This book is based on my Ph.D. dissertation at the European University


Institute in Florence, written between 1991 and 1995. I would like to
express my gratitude to all the people who supported me at that period:
many thanks to Robert Waldmann who has acted with great sensibility as a
supervisor; the History Department at the Institute, and especially Peter
Hertner, Albert Carrerras and Kirti Chaudhuri, who have always been
interested in my research; William Kennedy, who kindly provided me with
useful comments and encouragement; and last, but not least, Maurice Levy
Leboyer who, through written exchanges, enabled me to form a new opinion
on the personality and position of the Péreire brothers in nineteenth-century
financial circles.
My research led me to collect data in Paris. I am grateful to the personnel
of the Paris Archives for their contribution to this work.
Much of what follows is based on a simple idea: the Crédit Mobilier and
its founders, the Péreires, failed because they encountered difficulties that
were due more to external constraints than is usually acknowledged. In other
words, environment matters. My own environment in the course of writing
the present book has been as follows. For several years Francesc Relaño has
endured my ramblings on the course of banking policy over the last century.
My parents have provided support during the most austere period of the
writing process.
My last thought is to dedicate this book to my brother, who will never
have the opportunity to read this piece.

To Patrick.

xiv
INTRODUCTION

Bankers and investors influence industrial investment through the financial


power they exert on the managers of firms. The purpose of this research is
to study the interrelations that exist between these managers, their
shareholders and the banks which finance investment projects when defining
a debt-equity contract. The subject will be approached from two diverse
perspectives: the first one is theoretical (Chapter 1), the second empirical
(Chapters 2, 3 and 4).
Theoretical arguments can be, and have been, advanced to describe how
the conflict of interest between managers and owners of firms can be solved.
The purpose of the first chapter is to survey the literature on principal-agent
theory and the signalling approach which concentrates on these questions. In
particular the power of banks will be debated. Two questions are considered:

• Why might banks want and be able to obtain the power to influence and
monitor managers?
• Why might shareholders benefit if the bank has such power?

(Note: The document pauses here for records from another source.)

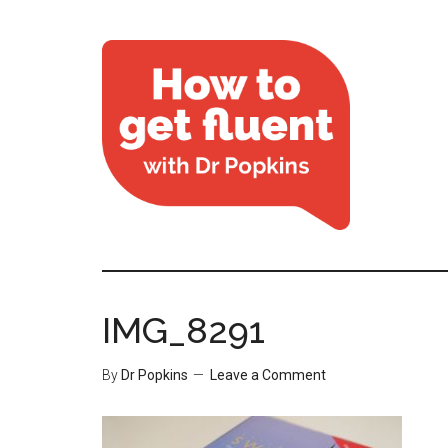
IMG_8291
By
Dr Popkins
Leave a Comment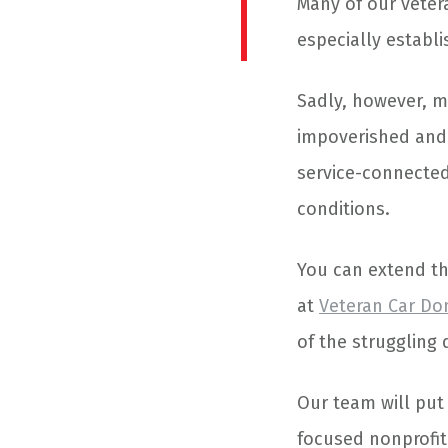
Many of our veteran
especially establ
Sadly, however, m
impoverished and 
service-connected 
conditions.
You can extend t
at
Veteran Car Do
of the struggling
Our team will put 
focused nonprofit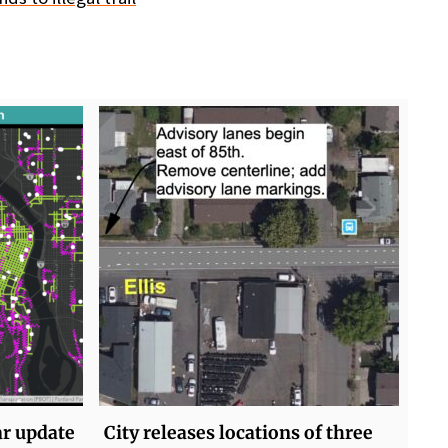
ar update
City releases locations of three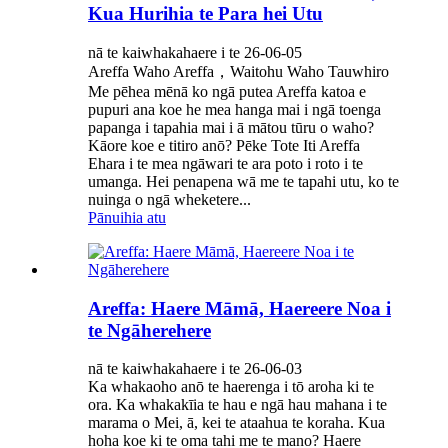
Kua Hurihia te Para hei Utu
nā te kaiwhakahaere i te 26-06-05
Areffa Waho Areffa，Waitohu Waho Tauwhiro
Me pēhea mēnā ko ngā putea Areffa katoa e
pupuri ana koe he mea hanga mai i ngā toenga
papanga i tapahia mai i ā mātou tūru o waho?
Kāore koe e titiro anō? Pēke Tote Iti Areffa
Ehara i te mea ngāwari te ara poto i roto i te
umanga. Hei penapena wā me te tapahi utu, ko te
nuinga o ngā wheketere...
Pānuihia atu
Areffa: Haere Māmā, Haereere Noa i
te Ngāherehere
nā te kaiwhakahaere i te 26-06-03
Ka whakaoho anō te haerenga i tō aroha ki te
ora. Ka whakakīia te hau e ngā hau mahana i te
marama o Mei, ā, kei te ataahua te koraha. Kua
hoha koe ki te oma tahi me te mano? Haere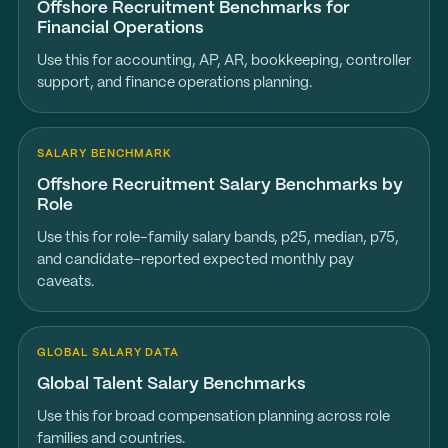
Offshore Recruitment Benchmarks for
Financial Operations
Use this for accounting, AP, AR, bookkeeping, controller
support, and finance operations planning.
SALARY BENCHMARK
Offshore Recruitment Salary Benchmarks by
Role
Use this for role-family salary bands, p25, median, p75,
and candidate-reported expected monthly pay
caveats.
GLOBAL SALARY DATA
Global Talent Salary Benchmarks
Use this for broad compensation planning across role
families and countries.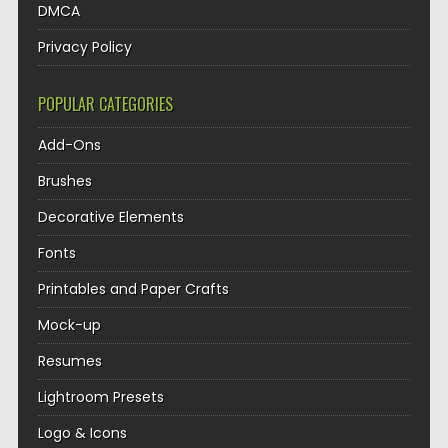
DMCA
Privacy Policy
POPULAR CATEGORIES
Add-Ons
Brushes
Decorative Elements
Fonts
Printables and Paper Crafts
Mock-up
Resumes
Lightroom Presets
Logo & Icons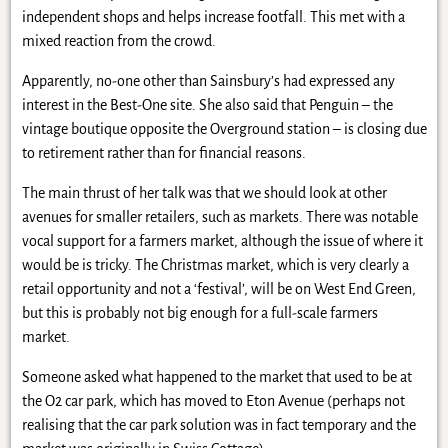
independent shops and helps increase footfall. This met with a
mixed reaction from the crowd.
Apparently, no-one other than Sainsbury’s had expressed any
interest in the Best-One site. She also said that Penguin – the
vintage boutique opposite the Overground station – is closing due
to retirement rather than for financial reasons.
The main thrust of her talk was that we should look at other
avenues for smaller retailers, such as markets. There was notable
vocal support for a farmers market, although the issue of where it
would be is tricky. The Christmas market, which is very clearly a
retail opportunity and not a ‘festival’, will be on West End Green,
but this is probably not big enough for a full-scale farmers
market.
Someone asked what happened to the market that used to be at
the O2 car park, which has moved to Eton Avenue (perhaps not
realising that the car park solution was in fact temporary and the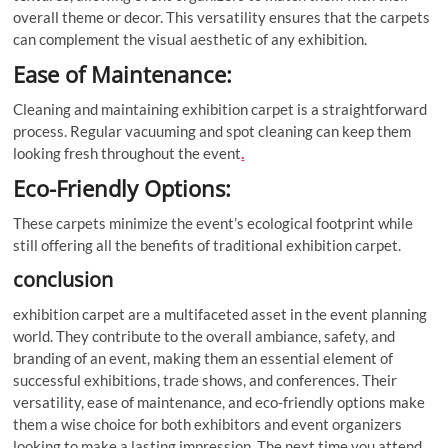
overall theme or decor. This versatility ensures that the carpets
can complement the visual aesthetic of any exhibition.
Ease of Maintenance:
Cleaning and maintaining exhibition carpet is a straightforward
process. Regular vacuuming and spot cleaning can keep them
looking fresh throughout the event
.
Eco-Friendly Options:
These carpets minimize the event’s ecological footprint while
still offering all the benefits of traditional exhibition carpet.
conclusion
exhibition carpet are a multifaceted asset in the event planning
world. They contribute to the overall ambiance, safety, and
branding of an event, making them an essential element of
successful exhibitions, trade shows, and conferences. Their
versatility, ease of maintenance, and eco-friendly options make
them a wise choice for both exhibitors and event organizers
looking to make a lasting impression. The next time you attend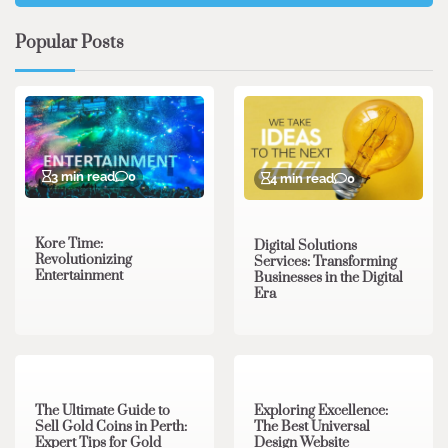
Popular Posts
3 min read
0
4 min read
0
Kore Time:
Digital Solutions
Revolutionizing
Services: Transforming
Entertainment
Businesses in the Digital
Era
3 min read
0
0 min read
0
The Ultimate Guide to
Exploring Excellence:
Sell Gold Coins in Perth:
The Best Universal
Expert Tips for Gold
Design Website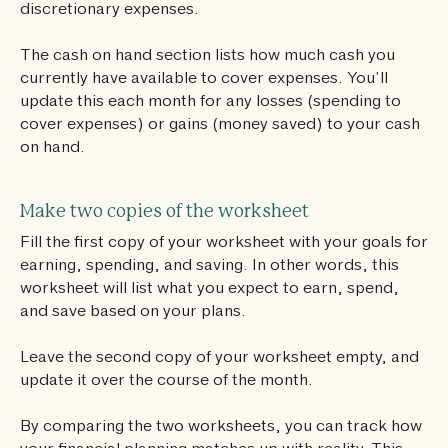
discretionary expenses.
The cash on hand section lists how much cash you
currently have available to cover expenses. You’ll
update this each month for any losses (spending to
cover expenses) or gains (money saved) to your cash
on hand.
Make two copies of the worksheet
Fill the first copy of your worksheet with your goals for
earning, spending, and saving. In other words, this
worksheet will list what you expect to earn, spend,
and save based on your plans.
Leave the second copy of your worksheet empty, and
update it over the course of the month.
By comparing the two worksheets, you can track how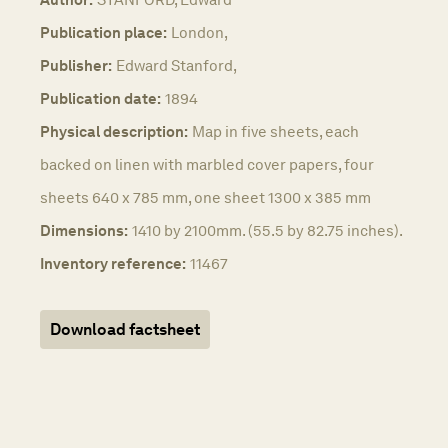
Publication place:
London,
Publisher:
Edward Stanford,
Publication date:
1894
Physical description:
Map in five sheets, each
backed on linen with marbled cover papers, four
sheets 640 x 785 mm, one sheet 1300 x 385 mm
Dimensions:
1410 by 2100mm. (55.5 by 82.75 inches).
Inventory reference:
11467
Download factsheet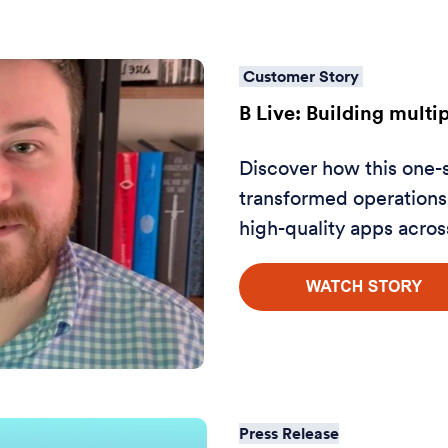
Customer Story
B Live: Building multi
Discover how this one-
transformed operations 
high-quality apps acros
Press Release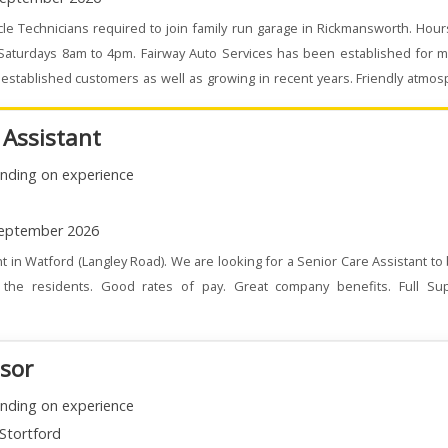
le Technicians required to join family run garage in Rickmansworth. Hou
 Saturdays 8am to 4pm. Fairway Auto Services has been established for m
stablished customers as well as growing in recent years. Friendly atmo
 Assistant
nding on experience
eptember 2026
t in Watford (Langley Road). We are looking for a Senior Care Assistant to
the residents. Good rates of pay. Great company benefits. Full Su
isor
nding on experience
Stortford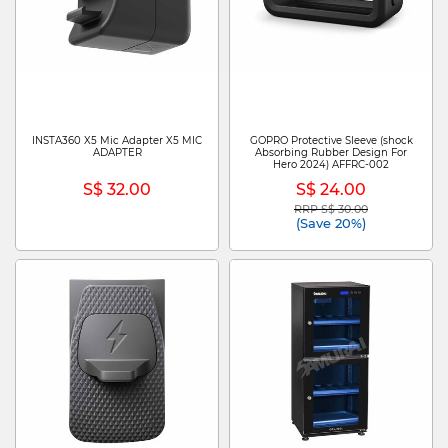
INSTA360 X5 Mic Adapter X5 MIC
GOPRO Protective Sleeve (shock
ADAPTER
Absorbing Rubber Design For
Hero 2024) AFFRC-002
S$ 32.00
S$ 24.00
RRP S$ 30.00
Price reduced from
to
(Save 20%)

Agency and signalling theory are concerned with the information and
interest conflicts which can exist between the different economic actors
associated with the firm: managers, shareholders and creditors. This
theory holds that some agents (the managers) are better informed about
the quality of the enterprise than the principals (shareholders, creditors).
To resolve the conflict of interest, contracts (implicit or explicit) must be
negotiated between the lenders, the creditors, the shareholders and the
managers.
The term ‘agency’ derives from the fact that corporate decisions are
delegated to agents (e.g. managers) who act on behalf of other parties
(external investors). The relation between investment and debt is explained
by the choice between debt and equity for the financing of a project.
The signalling approach makes the assumption that there is asymmetric
information as between management and investors: the managers have
more information than the shareholders on the value of their enterprise.

1
THE ROLE OF BANKS IN MONITORING FIRMS

The problem is the accurate transmission of such information, to give


shareholders the incentive to finance productive projects.
Both approaches feature the monitoring role exerted by lenders on
borrowers: control remains one of the main factors of agency. The concept
of monitoring will presently be examined, focusing on the role of banks in
performing this control function. According to agency theory, the bank will
have less information about the project than the managers; the role of
collateral can be useful in dealing with the problem of adverse selection.
Adverse selection arises when lenders cannot distinguish managers of firms
who undertake low-risk projects from the ones who realise high-risk
projects. Then a contract that is optimal when offered to less risky
borrowers also attracts more risky borrowers and thus becomes unprofitable
to the lenders. The use of collateral constitutes one way to control this risk.
Several other tools will be discussed.
Two examples are presented to illustrate the argument: Japan and
Germany. The aim of this analysis will be to compare the conclusions
reached for these two countries with the results obtained for the Crédit
Mobilier.
Historians have argued that the influence exerted on industry by banks
such as the German Großbanken or the French Crédit Mobilier was
substantial during the nineteenth century. The role played by the
Großbanken—those banks which, like the Crédit Mobilier, took a great role
in the industrialisation of Germany—in monitoring and supervising
corporate management was an accepted part of German finance theory in the
years before the First World War.
The second step of my analysis is to gain, through empirical research, an
insight into the role of banks in the financing of enterprises during the
period 1850–1913. In particular, I study the Crédit Mobilier’s role in France
during the pre-WWI period. This bank, founded by the Péreires in 1852,
until it went bankrupt in 1867, contributed largely to French
industrialisation. It failed a second time at the beginning of 1900 and
merged in 1932 with the Banque de l’Union Parisienne.
The Crédit Mobilier has been chosen for two reasons:

• Its organisation was similar to that of the German Großbanken. The


comparison with these institutions can give some additional insight to
the results mentioned in the literature.
• As the bank went bankrupt, it will be interesting to analyse the impact
of this failure on the firms affiliated to it. If a real monitoring role were
exerted by the Crédit Mobilier, affiliated firms should have faced
difficulties when the bankruptcy occurred.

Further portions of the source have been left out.